The pervasive sense of chaos and deadly danger in the jungle, evidenced by numerous scenes of violence and bloodshed, serves to raise the stakes considerably here, while also blurring the lines between good and evil. Shere Khan (Benedict Cumberbatch) is just as ruthless and nefarious as always, but through Mowgli‘s detailed—occasionally too detailed—examination of the laws and norms that govern the jungle, his seething destructiveness is only a small cry from the behavior of many of the film’s other characters. During the “running of the pack,” which tests the readiness of young wolves to join in the night hunts, even Bagheera’s moral compass succumbs to his savage instincts, as he almost tears Mowgli to pieces once he gets a hold of him.

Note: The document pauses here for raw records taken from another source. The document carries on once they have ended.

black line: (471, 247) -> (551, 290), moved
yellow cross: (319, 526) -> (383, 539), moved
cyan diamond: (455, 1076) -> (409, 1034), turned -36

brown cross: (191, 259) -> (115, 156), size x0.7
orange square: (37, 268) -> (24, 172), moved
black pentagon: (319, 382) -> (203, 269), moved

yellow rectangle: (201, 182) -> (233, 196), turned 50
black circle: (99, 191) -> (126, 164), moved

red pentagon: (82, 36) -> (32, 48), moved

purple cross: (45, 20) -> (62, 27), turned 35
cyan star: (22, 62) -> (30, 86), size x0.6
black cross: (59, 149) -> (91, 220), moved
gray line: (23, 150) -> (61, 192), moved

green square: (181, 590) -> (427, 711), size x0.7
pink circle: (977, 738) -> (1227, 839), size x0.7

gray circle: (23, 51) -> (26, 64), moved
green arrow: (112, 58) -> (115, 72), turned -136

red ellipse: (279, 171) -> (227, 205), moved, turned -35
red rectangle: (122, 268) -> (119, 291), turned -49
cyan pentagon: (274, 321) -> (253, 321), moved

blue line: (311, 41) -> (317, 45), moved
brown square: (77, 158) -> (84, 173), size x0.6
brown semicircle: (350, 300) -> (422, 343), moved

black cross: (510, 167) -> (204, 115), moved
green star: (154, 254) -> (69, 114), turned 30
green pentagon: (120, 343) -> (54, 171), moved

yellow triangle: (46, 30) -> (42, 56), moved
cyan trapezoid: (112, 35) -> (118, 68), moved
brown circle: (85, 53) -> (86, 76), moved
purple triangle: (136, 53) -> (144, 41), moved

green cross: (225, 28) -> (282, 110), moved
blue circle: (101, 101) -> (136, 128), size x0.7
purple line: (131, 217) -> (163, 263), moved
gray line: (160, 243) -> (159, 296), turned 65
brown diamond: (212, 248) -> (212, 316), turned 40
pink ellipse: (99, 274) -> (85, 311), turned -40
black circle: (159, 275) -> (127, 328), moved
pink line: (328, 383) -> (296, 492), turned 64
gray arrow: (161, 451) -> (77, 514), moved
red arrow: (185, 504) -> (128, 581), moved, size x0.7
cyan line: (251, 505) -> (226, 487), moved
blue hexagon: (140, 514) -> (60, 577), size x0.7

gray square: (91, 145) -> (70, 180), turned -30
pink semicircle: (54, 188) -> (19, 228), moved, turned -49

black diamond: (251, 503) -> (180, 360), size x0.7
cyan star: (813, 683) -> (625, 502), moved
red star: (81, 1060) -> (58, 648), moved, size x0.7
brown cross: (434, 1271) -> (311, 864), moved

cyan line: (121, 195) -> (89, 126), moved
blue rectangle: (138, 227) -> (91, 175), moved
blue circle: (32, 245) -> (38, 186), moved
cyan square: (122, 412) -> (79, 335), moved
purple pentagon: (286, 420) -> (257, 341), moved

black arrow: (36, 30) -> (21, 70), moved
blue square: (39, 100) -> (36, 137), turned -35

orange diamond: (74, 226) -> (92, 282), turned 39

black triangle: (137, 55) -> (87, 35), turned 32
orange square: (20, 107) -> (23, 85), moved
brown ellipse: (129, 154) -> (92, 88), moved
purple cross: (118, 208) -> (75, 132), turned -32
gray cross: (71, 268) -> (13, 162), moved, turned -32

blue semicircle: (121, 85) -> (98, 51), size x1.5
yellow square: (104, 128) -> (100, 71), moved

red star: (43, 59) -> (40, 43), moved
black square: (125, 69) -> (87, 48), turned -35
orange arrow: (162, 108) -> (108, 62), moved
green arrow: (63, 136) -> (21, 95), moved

But while the film’s perception of the politics of the jungle is often profound, the same cannot be said of its take on the human world. Once Mowgli is captured by and subsequently cared for by an explorer, John Lockwood (Matthew Rhys), the film attempts to contrast the chaotic violence of the jungle with the more orderly and covert destruction of mankind. But the portrait of the Indian community on the outskirts of the jungle patronizingly presents villagers as totally pure at heart, and thus naïve enough to accept Lockwood’s presence only because he promises to kill Shere Khan for them.
Worse, the initially inquisitive and kind Lockwood is given so little screen time that his sudden transformation into a purely malicious being comes out of nowhere. It makes sense that, given his background in motion capture, Serkis prefers to luxuriate in the textures and beings of the inner jungle—and to the film’s credit, its animation and voice work is superior to that of Favreau’s The Jungle Book. But Mowgli‘s third act introduces numerous potentially interesting moral questions about the intrusions of man upon both nature and other foreign cultures only to rush past them toward a wholly conventional finale. The moral gray areas within which the film initially thrived are thus abandoned in favor of serving up the uncomplicated notion of a virtuous savior who’s needed to restore the jungle to its natural state.